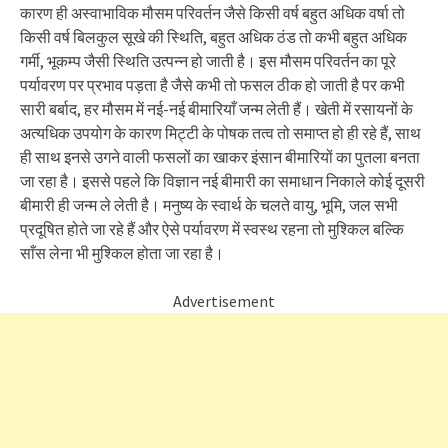
कारण ही अस्वाभाविक मौसम परिवर्तन जैसे किसी वर्ष बहुत अधिक वर्षा तो
किसी वर्ष बिलकुल सूखे की स्थिति, बहुत अधिक ठंड तो कभी बहुत अधिक
गर्मी, भूकम्प जैसी स्थिति उत्पन्न हो जाती है। इस मौसम परिवर्तन का पूरे
पर्यावरण पर प्रभाव पड़ता है जैसे कभी तो फसल ठीक हो जाती है पर कभी
सारी बर्बाद, हर मौसम में नई-नई बीमारियाँ जन्म लेती हैं। खेती में रसायनों के
अत्यधिक उपयोग के कारण मिट्टी के पोषक तत्व तो समाप्त हो ही रहे हैं, साथ
ही साथ इनसे उगने वाली फसलों का खाकर इंसान बीमारियों का पुतला बनता
जा रहा है। इससे पहले कि विज्ञान नई बीमारी का समाधान निकाले कोई दूसरी
बीमारी ही जन्म ले लेती है। मनुष्य के स्वार्थ के चलते वायु, भूमि, जल सभी
प्रदूषित होते जा रहे हैं और ऐसे पर्यावरण में स्वस्थ रहना तो मुश्किल बल्कि
साँस लेना भी मुश्किल होता जा रहा है।
Advertisement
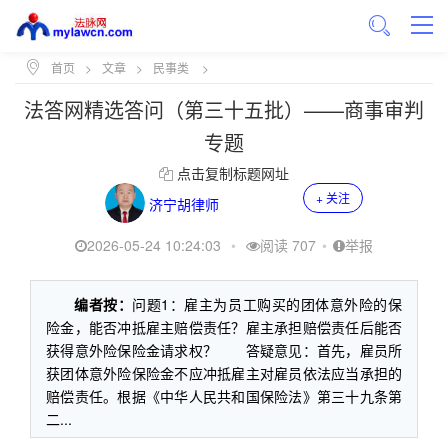
首页
>
文章
>
民事类
>
法答网精选答问（第三十五批）——商事审判
专题
点击复制标题网址
+ 关注
济宁胡律师
2026-05-24 10:24:03
•
阅读 707
•
举报
编者按：
问题1：雇主为员工购买的团体意外险的保
险金，能否冲抵雇主赔偿责任？雇主承担赔偿责任后能否
获得意外险保险金请求权？ 答疑意见：首先，雇员所
获团体意外险保险金不应冲抵雇主对雇员依法应当承担的
赔偿责任。根据《中华人民共和国保险法》第三十九条第
二...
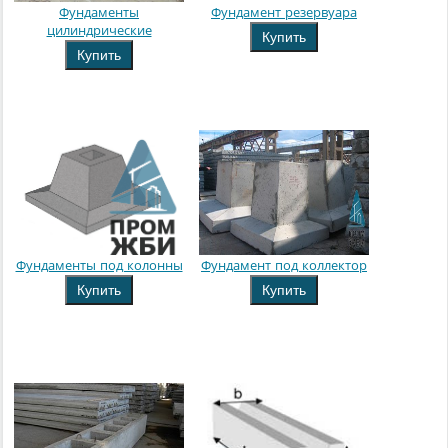
Фундаменты
Фундамент резервуара
цилиндрические
Купить
Купить
Фундаменты под колонны
Фундамент под коллектор
Купить
Купить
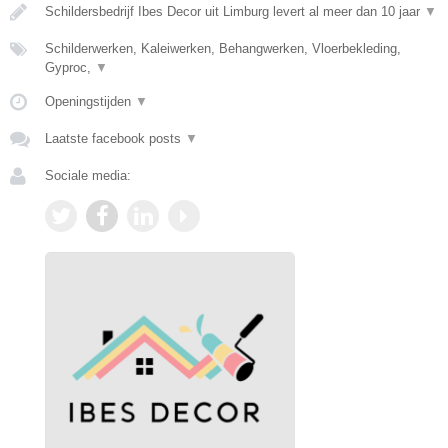
Schildersbedrijf Ibes Decor uit Limburg levert al meer dan 10 jaar
▼
Schilderwerken, Kaleiwerken, Behangwerken, Vloerbekleding,
Gyproc,
▼
Openingstijden
▼
Laatste facebook posts
▼
Sociale media:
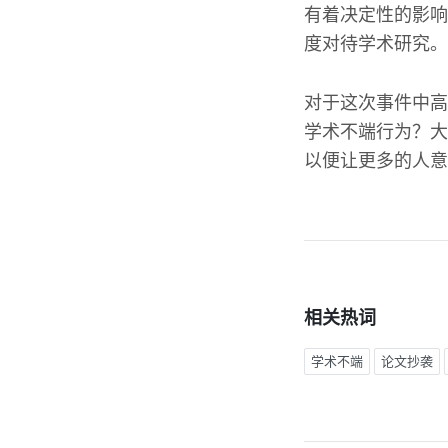
有着决定性的影响
度对待学术研究。
对于这次事件中高
学术不端行为？大
以便让更多的人意
相关热词
学术不端
论文抄袭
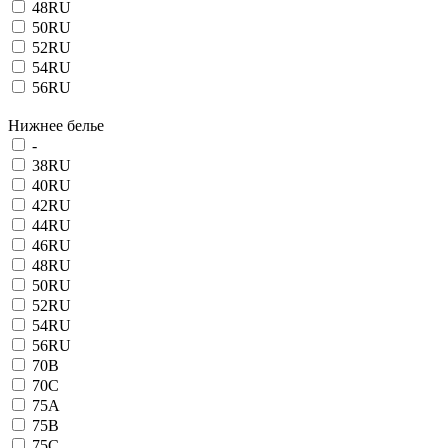
48RU
50RU
52RU
54RU
56RU
Нижнее белье
-
38RU
40RU
42RU
44RU
46RU
48RU
50RU
52RU
54RU
56RU
70B
70C
75A
75B
75C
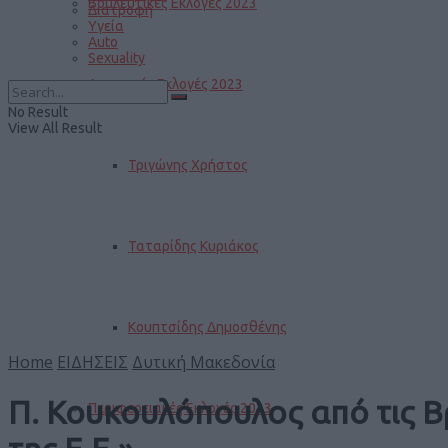
Βουλευτικές Εκλογές 2023
Διατροφή
Υγεία
Auto
Sexuality
Δημοτικές Εκλογές 2023
No Result
View All Result
Τριγώνης Χρήστος
Ταταρίδης Κυριάκος
Κουπτσίδης Δημοσθένης
Home
ΕΙΔΗΣΕΙΣ
Δυτική Μακεδονία
Π. Κουκουλόπουλος από τις Β
Περιφερειακές Εκλογές 2023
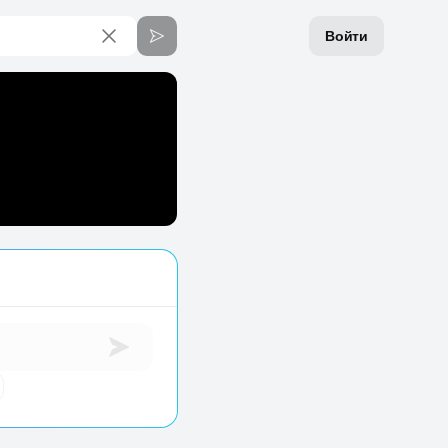
Войти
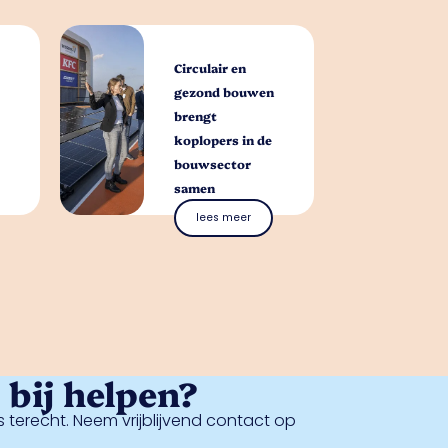
Circulair en
gezond bouwen
brengt
koplopers in de
bouwsector
samen
lees meer
bij helpen?
 terecht. Neem vrijblijvend contact op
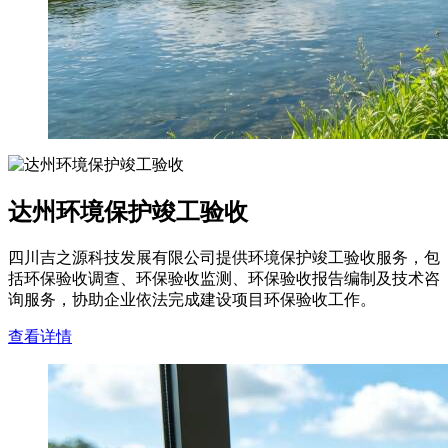
达州环境保护竣工验收
四川吉之源科技发展有限公司提供环境保护竣工验收服务，包
括环保验收调查、环保验收监测、环保验收报告编制及技术咨
询服务，协助企业依法完成建设项目环保验收工作。
查看详情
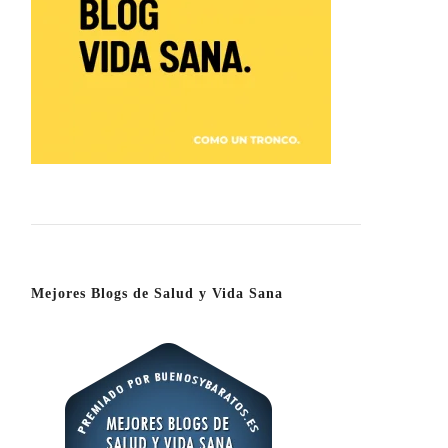
Mejores Blogs de Salud y Vida Sana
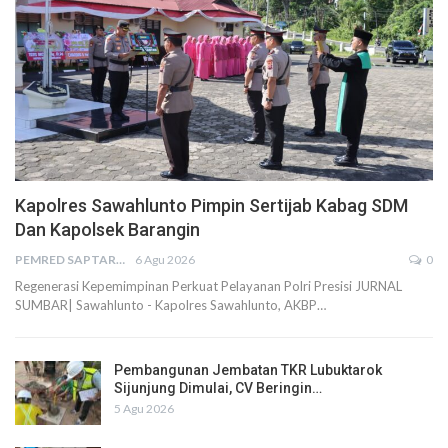
Kapolres Sawahlunto Pimpin Sertijab Kabag SDM
Dan Kapolsek Barangin
PEMRED SAPTARIUS
6 Agu 2026
0
Regenerasi Kepemimpinan Perkuat Pelayanan Polri Presisi JURNAL
SUMBAR| Sawahlunto - Kapolres Sawahlunto, AKBP…
Pembangunan Jembatan TKR Lubuktarok
Sijunjung Dimulai, CV Beringin…
5 Agu 2026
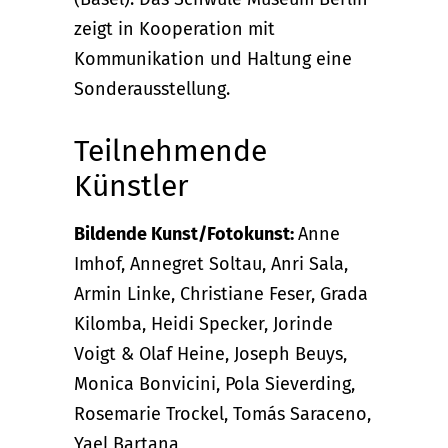
zeigt in Kooperation mit
Kommunikation und Haltung eine
Sonderausstellung.
Teilnehmende
Künstler
Bildende Kunst/Fotokunst:
Anne
Imhof, Annegret Soltau, Anri Sala,
Armin Linke, Christiane Feser, Grada
Kilomba, Heidi Specker, Jorinde
Voigt & Olaf Heine, Joseph Beuys,
Monica Bonvicini, Pola Sieverding,
Rosemarie Trockel, Tomás Saraceno,
Yael Bartana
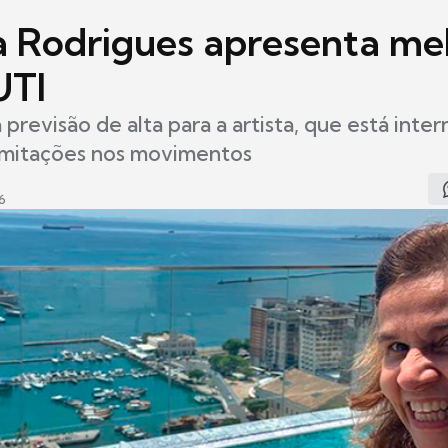
a Rodrigues apresenta me
UTI
 previsão de alta para a artista, que está int
limitações nos movimentos
6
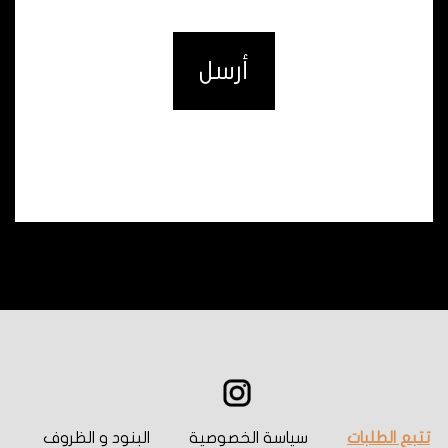
أرسل
تتبع الطلبات
سياسة الخصوصية
البنود و الظروف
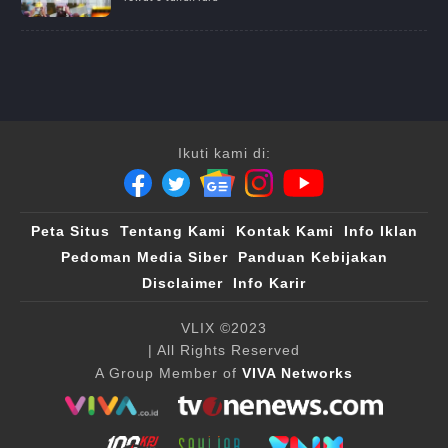
Ikuti kami di:
Peta Situs
Tentang Kami
Kontak Kami
Info Iklan
Pedoman Media Siber
Panduan Kebijakan
Disclaimer
Info Karir
VLIX ©2023
| All Rights Reserved
A Group Member of
VIVA Networks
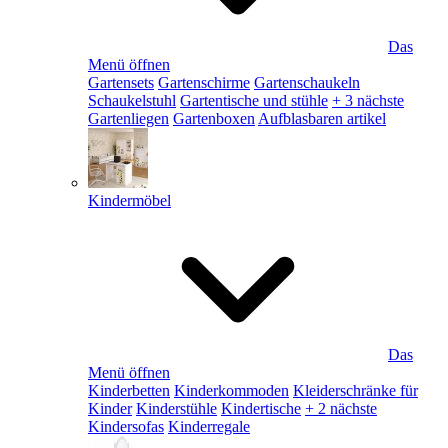
Das
Menü öffnen
Gartensets
Gartenschirme
Gartenschaukeln
Schaukelstuhl
Gartentische und stühle
+ 3 nächste
Gartenliegen
Gartenboxen
Aufblasbaren artikel
Kindermöbel
Das
Menü öffnen
Kinderbetten
Kinderkommoden
Kleiderschränke für
Kinder
Kinderstühle
Kindertische
+ 2 nächste
Kindersofas
Kinderregale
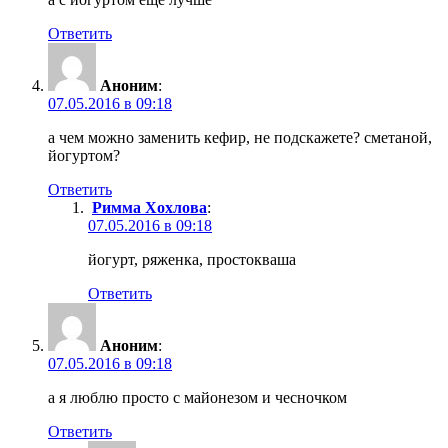
Ответить
Аноним
:
07.05.2016 в 09:18
а чем можно заменить кефир, не подскажете? сметаной,
йогуртом?
Ответить
Римма Хохлова
:
07.05.2016 в 09:18
йогурт, ряженка, простокваша
Ответить
Аноним
:
07.05.2016 в 09:18
а я люблю просто с майонезом и чесночком
Ответить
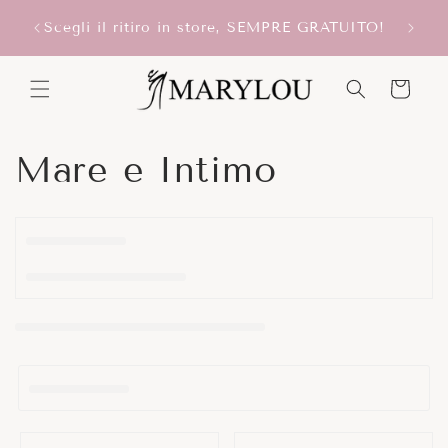
Vai
ONUS
direttamente
Scegli il ritiro in store, SEMPRE GRATUITO!
ai contenuti
Carrello
C
Mare e Intimo
o
l
l
e
z
i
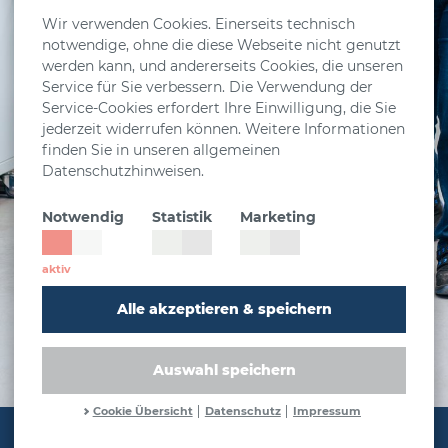
Passwort vergessen?
Wir verwenden Cookies. Einerseits technisch
notwendige, ohne die diese Webseite nicht genutzt
werden kann, und andererseits Cookies, die unseren
Service für Sie verbessern. Die Verwendung der
Service-Cookies erfordert Ihre Einwilligung, die Sie
jederzeit widerrufen können. Weitere Informationen
Noch kein Konto? Jetzt registrieren
finden Sie in unseren allgemeinen
Datenschutzhinweisen.
Notwendig
Statistik
Marketing
Alle akzeptieren & speichern
Auswahl speichern
Cookie Übersicht
Datenschutz
Impressum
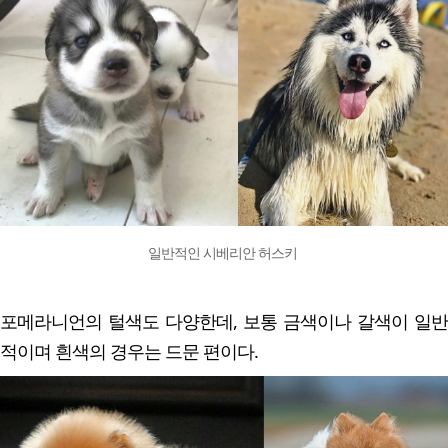
일반적인 시베리안 허스키
포메라니언의 털색도 다양한데, 보통 금색이나 갈색이 일반
적이며 흰색의 경우는 드문 편이다.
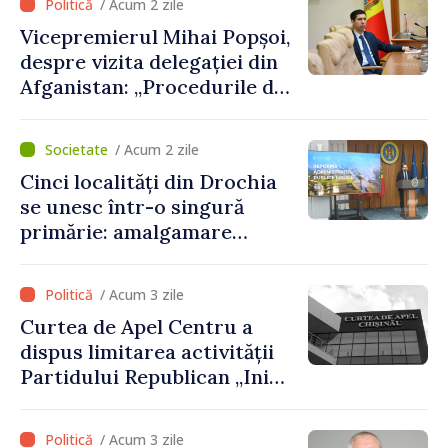
/ Acum 2 zile
Vicepremierul Mihai Popșoi,
despre vizita delegației din
Afganistan: „Procedurile de
acordare a vizelor au fost
respectate întocmai. Nu s-
/ Acum 2 zile
au constatat încălcări ale
Cinci localități din Drochia
prevederilor legale”
se unesc într-o singură
primărie: amalgamare
voluntară susținută cu
stimulente de peste 28 de
/ Acum 3 zile
milioane de lei oferite de
Curtea de Apel Centru a
Guvern
dispus limitarea activității
Partidului Republican „Inima
Moldovei” pentru 12 luni
/ Acum 3 zile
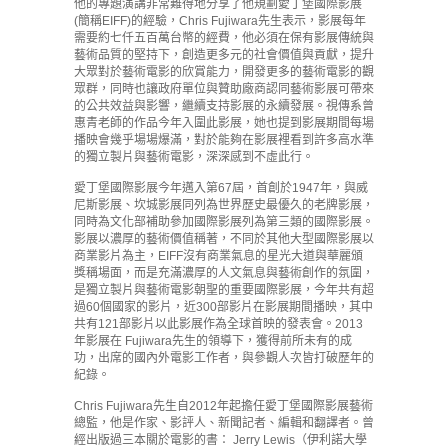
他的專題演講非常難得地分享了他規劃愛丁堡國際影展
(簡稱EIFF)的經驗，Chris Fujiwara先生表示，影展每年
需要約七仟五百萬台幣的經費，他必須在保有影展傳統與
藝術品質的堅持下，創造更多元的社會價值與貢獻，提升
大眾對於藝術電影的欣賞能力，開發更多的藝術電影的觀
眾群，同時也讓政府單位與贊助廠商認同藝術影展可帶來
的公共效益與影響，繼續支持影展的永續發展。視傳系曾
惠青老師的作品今年入圍此影展，她也提到影展期間每場
播映會幾乎場場爆滿，對於能夠在影展裡看到許多高水準
的獨立製片與藝術電影，深深感到不虛此行。
愛丁堡國際影展今年邁入第67屆，首創於1947年，與威
尼斯影展、坎城影展同列為世界歷史最優久的老牌影展，
同時為文化部補助參加國際影展列為第三類的國際影展。
影展以濃厚的藝術價值稱著，不同於其他大型國際影展以
商業影片為主，EIFF沒有商業氣息的星光大道與華麗頒
獎稱場面，而是充滿濃厚的人文氣息與藝術創作的氛圍，
是獨立製片與藝術電影朝聖的重要國際影展，今年共有超
過60個國家的影片，近300部影片在影展期間播映，其中
共有121部影片以此影展作為全球首映的發表會。2013
年影展在 Fujiwara先生的領導下，獲得前所未有的成
功，出席的國內外電影工作者，與參觀人次皆打破歷年的
紀錄。
Chris Fujiwara先生自2012年起擔任愛丁堡國際影展藝術
總監，他是作家、影評人、新聞記者、編輯和翻譯者。曾
經出版過三本關於電影的書： Jerry Lewis（伊利諾大學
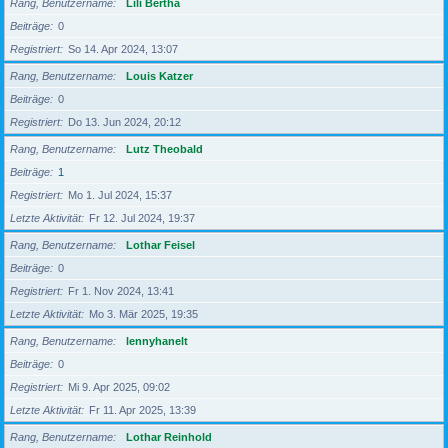
Rang, Benutzername
Lili Bertha
Beiträge
0
Registriert
So 14. Apr 2024, 13:07
Rang, Benutzername
Louis Katzer
Beiträge
0
Registriert
Do 13. Jun 2024, 20:12
Rang, Benutzername
Lutz Theobald
Beiträge
1
Registriert
Mo 1. Jul 2024, 15:37
Letzte Aktivität
Fr 12. Jul 2024, 19:37
Rang, Benutzername
Lothar Feisel
Beiträge
0
Registriert
Fr 1. Nov 2024, 13:41
Letzte Aktivität
Mo 3. Mär 2025, 19:35
Rang, Benutzername
lennyhanelt
Beiträge
0
Registriert
Mi 9. Apr 2025, 09:02
Letzte Aktivität
Fr 11. Apr 2025, 13:39
Rang, Benutzername
Lothar Reinhold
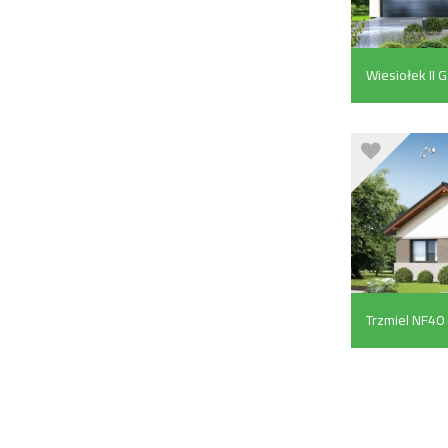
Wiesiołek II 
Trzmiel NF40 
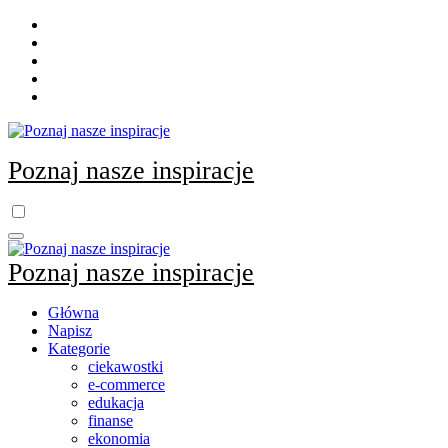
Skip
to
content
Poznaj nasze inspiracje
Poznaj nasze inspiracje
Główna
Napisz
Kategorie
ciekawostki
e-commerce
edukacja
finanse
ekonomia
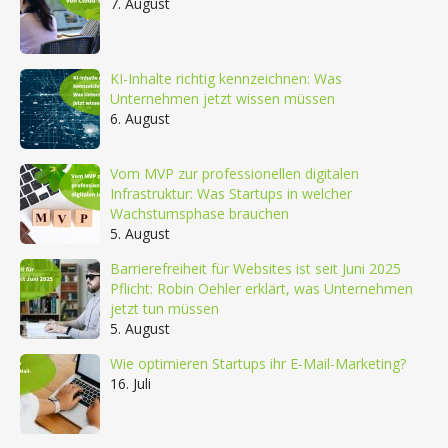
7. August
KI-Inhalte richtig kennzeichnen: Was
Unternehmen jetzt wissen müssen
6. August
Vom MVP zur professionellen digitalen
Infrastruktur: Was Startups in welcher
Wachstumsphase brauchen
5. August
Barrierefreiheit für Websites ist seit Juni 2025
Pflicht: Robin Oehler erklärt, was Unternehmen
jetzt tun müssen
5. August
Wie optimieren Startups ihr E-Mail-Marketing?
16. Juli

---

Scan the entries and show every line in which the word "müssen" is found.

Unternehmen jetzt wissen müssen
jetzt tun müssen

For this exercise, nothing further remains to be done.